This tightens the whole thread. The field’s sub-quadratic models drift because their generator is untyped, as the constellation article argues; the same untyped generator is also not cleanly reversible, because floating-point forward and inverse steps do not compose to the identity. There is a current illustration of the stakes: Mamba-3 reintroduced complex-valued state transitions precisely because the rotational dynamics they provide add expressivity, and a rotation is the one transition that is exactly invertible by negating its angle. The newest models are therefore moving toward generators that are, in principle, cleanly reversible, while still computing them in arithmetic that does not preserve the round trip. Typing the generator buys three things at once from one construction: the sub-quadratic cost, because it is a recurrence; the exact structure, because the grade decomposition holds through training; and the verified reversibility this article needs for inference-time recall, because the adjoint is exact. Sub-quadratic, structurally exact, and reversible are three consequences of one typed generator, and the hardware payoff would compound accordingly, a model that is designed to be linear in context, sparse in structure, and able to trade stored state for recomputed state against each target’s memory hierarchy.
The case for reversibility: limiting drift in recall
It is worth stepping out of the algebra to say plainly what reversibility buys, because the practical consequence is larger than the storage saving that motivated it. A sub-quadratic model works by compressing the entire past into a fixed-size state. When a later token needs something from earlier in the sequence, the model is relying on that state to still faithfully contain it. In the ordinary construction there is no way to check: the state is whatever the recurrence produced, recall is whatever the state yields, and if the state has quietly drifted from what the earlier tokens actually established, the model produces a confident answer from a corrupted memory and nothing flags it. This is the failure mode that makes long-context behavior in these models hard to trust, and it is invisible precisely because the model never reconstructs the earlier state to compare against.
A reversible, verified transition changes the kind of guarantee available. Because the transition has an exact adjoint, an earlier state is not merely estimated from the current one; it is recovered, and recovered to the exact value it held, with the round-trip identity discharged rather than assumed. That is the step change: it moves the reliability of long-range recall from a property one hopes the training instilled to a property the construction guarantees, and it limits drift not by training against it but by making the backward step exact.

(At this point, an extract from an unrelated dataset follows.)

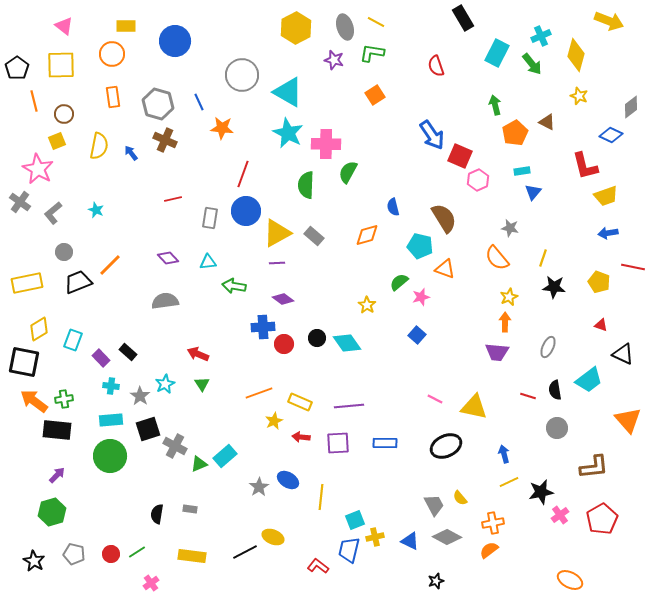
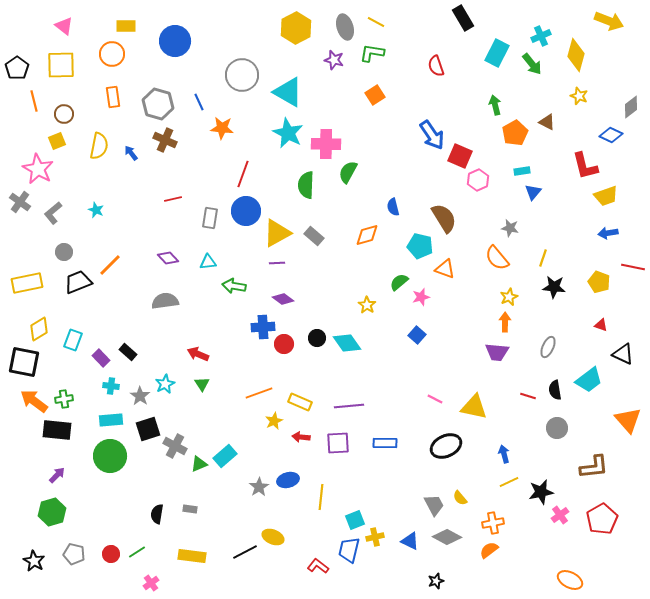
blue ellipse at (288, 480): rotated 45 degrees counterclockwise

Two senses of reversible, kept apart
This is the point where the claim must be precise, because it has two senses that are easy to conflate and a careful reader will rightly separate them. There is structural reversibility, a static property carried in the type strata: the negative type is the adjoint of the transition, and the type system certifies that an inverse exists and that the round trip is the identity. And there is the runtime traversal mechanism itself: an attention head whose state actually steps backward, in real arithmetic on real hardware, to reconstruct an earlier value during inference. The first is a guarantee about the program; the second is a thing the program does. The framework’s contribution is to make the second sound by discharging the first, but they are not the same claim, and the runtime mechanism deserves to be shown rather than asserted.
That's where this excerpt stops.